▸ Your goal
Below are some records; return all of them exactly as they are.

↓↓↓

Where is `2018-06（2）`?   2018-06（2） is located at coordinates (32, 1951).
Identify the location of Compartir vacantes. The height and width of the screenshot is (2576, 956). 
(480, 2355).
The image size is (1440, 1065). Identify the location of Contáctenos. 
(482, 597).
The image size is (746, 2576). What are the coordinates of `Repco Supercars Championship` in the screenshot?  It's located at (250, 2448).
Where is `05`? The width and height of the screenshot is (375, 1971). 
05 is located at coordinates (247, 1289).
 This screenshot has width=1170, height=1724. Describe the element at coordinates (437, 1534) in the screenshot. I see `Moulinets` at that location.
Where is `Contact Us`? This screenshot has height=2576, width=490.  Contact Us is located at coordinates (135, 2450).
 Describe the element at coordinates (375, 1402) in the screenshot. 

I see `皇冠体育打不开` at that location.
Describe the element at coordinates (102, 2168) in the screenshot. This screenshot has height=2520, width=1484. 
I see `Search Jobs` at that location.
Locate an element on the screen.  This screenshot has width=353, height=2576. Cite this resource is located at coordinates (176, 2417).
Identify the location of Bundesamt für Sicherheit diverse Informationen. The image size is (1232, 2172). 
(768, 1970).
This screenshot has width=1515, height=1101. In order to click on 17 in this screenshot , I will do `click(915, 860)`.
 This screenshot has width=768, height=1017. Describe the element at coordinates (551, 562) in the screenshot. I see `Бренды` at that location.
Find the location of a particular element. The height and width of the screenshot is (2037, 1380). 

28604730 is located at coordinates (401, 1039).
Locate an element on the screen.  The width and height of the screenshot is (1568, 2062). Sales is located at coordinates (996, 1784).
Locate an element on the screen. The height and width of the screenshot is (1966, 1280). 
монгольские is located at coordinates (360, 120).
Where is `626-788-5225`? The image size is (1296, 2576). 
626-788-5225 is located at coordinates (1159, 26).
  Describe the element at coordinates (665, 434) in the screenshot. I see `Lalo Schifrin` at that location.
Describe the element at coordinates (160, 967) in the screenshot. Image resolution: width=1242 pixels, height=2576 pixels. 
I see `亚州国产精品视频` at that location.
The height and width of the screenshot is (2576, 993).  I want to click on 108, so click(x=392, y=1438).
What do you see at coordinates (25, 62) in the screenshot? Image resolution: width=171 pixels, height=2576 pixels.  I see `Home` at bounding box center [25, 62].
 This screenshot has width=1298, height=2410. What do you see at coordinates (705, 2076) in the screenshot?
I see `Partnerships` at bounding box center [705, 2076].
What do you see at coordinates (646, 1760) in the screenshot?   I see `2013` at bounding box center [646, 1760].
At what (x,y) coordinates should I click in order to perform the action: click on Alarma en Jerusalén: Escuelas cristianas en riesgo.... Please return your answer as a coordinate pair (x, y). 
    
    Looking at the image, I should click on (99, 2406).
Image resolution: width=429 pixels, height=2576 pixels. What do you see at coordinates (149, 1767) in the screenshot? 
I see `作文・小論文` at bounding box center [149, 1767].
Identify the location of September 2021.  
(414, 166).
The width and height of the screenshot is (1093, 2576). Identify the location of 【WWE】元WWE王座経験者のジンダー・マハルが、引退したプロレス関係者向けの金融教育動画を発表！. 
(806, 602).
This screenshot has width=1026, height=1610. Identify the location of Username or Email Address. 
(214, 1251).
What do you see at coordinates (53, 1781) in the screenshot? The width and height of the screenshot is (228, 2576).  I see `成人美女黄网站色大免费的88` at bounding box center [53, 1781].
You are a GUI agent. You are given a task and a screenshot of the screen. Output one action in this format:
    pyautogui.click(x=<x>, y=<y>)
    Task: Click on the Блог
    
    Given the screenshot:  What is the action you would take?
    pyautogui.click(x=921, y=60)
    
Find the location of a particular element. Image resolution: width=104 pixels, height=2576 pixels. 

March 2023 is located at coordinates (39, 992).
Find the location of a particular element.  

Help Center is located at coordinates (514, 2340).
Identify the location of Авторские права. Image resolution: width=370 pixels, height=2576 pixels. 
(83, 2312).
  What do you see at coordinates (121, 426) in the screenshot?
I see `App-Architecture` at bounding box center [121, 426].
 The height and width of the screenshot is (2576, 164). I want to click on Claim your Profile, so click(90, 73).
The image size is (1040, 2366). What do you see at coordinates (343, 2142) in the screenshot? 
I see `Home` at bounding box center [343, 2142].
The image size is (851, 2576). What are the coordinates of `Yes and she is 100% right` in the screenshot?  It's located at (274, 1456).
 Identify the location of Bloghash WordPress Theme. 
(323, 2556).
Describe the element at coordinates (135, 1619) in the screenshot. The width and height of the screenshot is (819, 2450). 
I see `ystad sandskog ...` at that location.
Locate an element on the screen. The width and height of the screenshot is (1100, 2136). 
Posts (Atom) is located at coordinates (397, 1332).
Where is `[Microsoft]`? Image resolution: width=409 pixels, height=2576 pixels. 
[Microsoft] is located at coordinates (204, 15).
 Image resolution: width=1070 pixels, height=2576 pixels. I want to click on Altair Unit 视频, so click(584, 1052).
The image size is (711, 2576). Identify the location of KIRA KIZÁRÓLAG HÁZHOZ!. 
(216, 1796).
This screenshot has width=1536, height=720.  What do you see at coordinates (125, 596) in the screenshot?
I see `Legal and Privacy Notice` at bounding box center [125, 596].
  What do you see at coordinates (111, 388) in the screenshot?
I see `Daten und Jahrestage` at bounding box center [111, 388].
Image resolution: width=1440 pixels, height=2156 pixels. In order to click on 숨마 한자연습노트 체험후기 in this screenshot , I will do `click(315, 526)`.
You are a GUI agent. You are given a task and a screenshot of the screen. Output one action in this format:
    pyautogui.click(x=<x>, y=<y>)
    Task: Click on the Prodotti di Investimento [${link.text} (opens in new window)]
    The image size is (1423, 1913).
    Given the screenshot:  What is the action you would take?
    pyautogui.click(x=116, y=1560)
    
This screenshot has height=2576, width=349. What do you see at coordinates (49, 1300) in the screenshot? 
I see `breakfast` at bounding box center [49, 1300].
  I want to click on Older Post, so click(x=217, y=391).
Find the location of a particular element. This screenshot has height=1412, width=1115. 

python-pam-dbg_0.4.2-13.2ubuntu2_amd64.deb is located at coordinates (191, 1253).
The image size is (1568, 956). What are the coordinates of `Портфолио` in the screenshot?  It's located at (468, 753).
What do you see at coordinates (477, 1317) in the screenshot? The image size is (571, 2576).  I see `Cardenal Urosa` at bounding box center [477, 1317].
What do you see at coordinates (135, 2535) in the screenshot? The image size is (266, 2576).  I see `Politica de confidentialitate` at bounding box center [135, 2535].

↑↑↑

▸ Result of the task
Where is `2018-06（2）`?   2018-06（2） is located at coordinates (32, 1951).
Identify the location of Compartir vacantes. The height and width of the screenshot is (2576, 956). 
(480, 2355).
The image size is (1440, 1065). Identify the location of Contáctenos. 
(482, 597).
The image size is (746, 2576). What are the coordinates of `Repco Supercars Championship` in the screenshot?  It's located at (250, 2448).
Where is `05`? The width and height of the screenshot is (375, 1971). 
05 is located at coordinates (247, 1289).
 This screenshot has width=1170, height=1724. Describe the element at coordinates (437, 1534) in the screenshot. I see `Moulinets` at that location.
Where is `Contact Us`? This screenshot has height=2576, width=490.  Contact Us is located at coordinates (135, 2450).
 Describe the element at coordinates (375, 1402) in the screenshot. 

I see `皇冠体育打不开` at that location.
Describe the element at coordinates (102, 2168) in the screenshot. This screenshot has height=2520, width=1484. 
I see `Search Jobs` at that location.
Locate an element on the screen.  This screenshot has width=353, height=2576. Cite this resource is located at coordinates (176, 2417).
Identify the location of Bundesamt für Sicherheit diverse Informationen. The image size is (1232, 2172). 
(768, 1970).
This screenshot has width=1515, height=1101. In order to click on 17 in this screenshot , I will do `click(915, 860)`.
 This screenshot has width=768, height=1017. Describe the element at coordinates (551, 562) in the screenshot. I see `Бренды` at that location.
Find the location of a particular element. The height and width of the screenshot is (2037, 1380). 

28604730 is located at coordinates (401, 1039).
Locate an element on the screen.  The width and height of the screenshot is (1568, 2062). Sales is located at coordinates (996, 1784).
Locate an element on the screen. The height and width of the screenshot is (1966, 1280). 
монгольские is located at coordinates (360, 120).
Where is `626-788-5225`? The image size is (1296, 2576). 
626-788-5225 is located at coordinates (1159, 26).
  Describe the element at coordinates (665, 434) in the screenshot. I see `Lalo Schifrin` at that location.
Describe the element at coordinates (160, 967) in the screenshot. Image resolution: width=1242 pixels, height=2576 pixels. 
I see `亚州国产精品视频` at that location.
The height and width of the screenshot is (2576, 993).  I want to click on 108, so click(x=392, y=1438).
What do you see at coordinates (25, 62) in the screenshot? Image resolution: width=171 pixels, height=2576 pixels.  I see `Home` at bounding box center [25, 62].
 This screenshot has width=1298, height=2410. What do you see at coordinates (705, 2076) in the screenshot?
I see `Partnerships` at bounding box center [705, 2076].
What do you see at coordinates (646, 1760) in the screenshot?   I see `2013` at bounding box center [646, 1760].
At what (x,y) coordinates should I click in order to perform the action: click on Alarma en Jerusalén: Escuelas cristianas en riesgo.... Please return your answer as a coordinate pair (x, y). 
    
    Looking at the image, I should click on (99, 2406).
Image resolution: width=429 pixels, height=2576 pixels. What do you see at coordinates (149, 1767) in the screenshot? 
I see `作文・小論文` at bounding box center [149, 1767].
Identify the location of September 2021.  
(414, 166).
The width and height of the screenshot is (1093, 2576). Identify the location of 【WWE】元WWE王座経験者のジンダー・マハルが、引退したプロレス関係者向けの金融教育動画を発表！. 
(806, 602).
This screenshot has width=1026, height=1610. Identify the location of Username or Email Address. 
(214, 1251).
What do you see at coordinates (53, 1781) in the screenshot? The width and height of the screenshot is (228, 2576).  I see `成人美女黄网站色大免费的88` at bounding box center [53, 1781].
You are a GUI agent. You are given a task and a screenshot of the screen. Output one action in this format:
    pyautogui.click(x=<x>, y=<y>)
    Task: Click on the Блог
    
    Given the screenshot:  What is the action you would take?
    pyautogui.click(x=921, y=60)
    
Find the location of a particular element. Image resolution: width=104 pixels, height=2576 pixels. 

March 2023 is located at coordinates (39, 992).
Find the location of a particular element.  

Help Center is located at coordinates (514, 2340).
Identify the location of Авторские права. Image resolution: width=370 pixels, height=2576 pixels. 
(83, 2312).
  What do you see at coordinates (121, 426) in the screenshot?
I see `App-Architecture` at bounding box center [121, 426].
 The height and width of the screenshot is (2576, 164). I want to click on Claim your Profile, so click(90, 73).
The image size is (1040, 2366). What do you see at coordinates (343, 2142) in the screenshot? 
I see `Home` at bounding box center [343, 2142].
The image size is (851, 2576). What are the coordinates of `Yes and she is 100% right` in the screenshot?  It's located at (274, 1456).
 Identify the location of Bloghash WordPress Theme. 
(323, 2556).
Describe the element at coordinates (135, 1619) in the screenshot. The width and height of the screenshot is (819, 2450). 
I see `ystad sandskog ...` at that location.
Locate an element on the screen. The width and height of the screenshot is (1100, 2136). 
Posts (Atom) is located at coordinates (397, 1332).
Where is `[Microsoft]`? Image resolution: width=409 pixels, height=2576 pixels. 
[Microsoft] is located at coordinates (204, 15).
 Image resolution: width=1070 pixels, height=2576 pixels. I want to click on Altair Unit 视频, so click(584, 1052).
The image size is (711, 2576). Identify the location of KIRA KIZÁRÓLAG HÁZHOZ!. 
(216, 1796).
This screenshot has width=1536, height=720.  What do you see at coordinates (125, 596) in the screenshot?
I see `Legal and Privacy Notice` at bounding box center [125, 596].
  What do you see at coordinates (111, 388) in the screenshot?
I see `Daten und Jahrestage` at bounding box center [111, 388].
Image resolution: width=1440 pixels, height=2156 pixels. In order to click on 숨마 한자연습노트 체험후기 in this screenshot , I will do `click(315, 526)`.
You are a GUI agent. You are given a task and a screenshot of the screen. Output one action in this format:
    pyautogui.click(x=<x>, y=<y>)
    Task: Click on the Prodotti di Investimento [${link.text} (opens in new window)]
    The image size is (1423, 1913).
    Given the screenshot:  What is the action you would take?
    pyautogui.click(x=116, y=1560)
    
This screenshot has height=2576, width=349. What do you see at coordinates (49, 1300) in the screenshot? 
I see `breakfast` at bounding box center [49, 1300].
  I want to click on Older Post, so click(x=217, y=391).
Find the location of a particular element. This screenshot has height=1412, width=1115. 

python-pam-dbg_0.4.2-13.2ubuntu2_amd64.deb is located at coordinates (191, 1253).
The image size is (1568, 956). What are the coordinates of `Портфолио` in the screenshot?  It's located at (468, 753).
What do you see at coordinates (477, 1317) in the screenshot? The image size is (571, 2576).  I see `Cardenal Urosa` at bounding box center [477, 1317].
What do you see at coordinates (135, 2535) in the screenshot? The image size is (266, 2576).  I see `Politica de confidentialitate` at bounding box center [135, 2535].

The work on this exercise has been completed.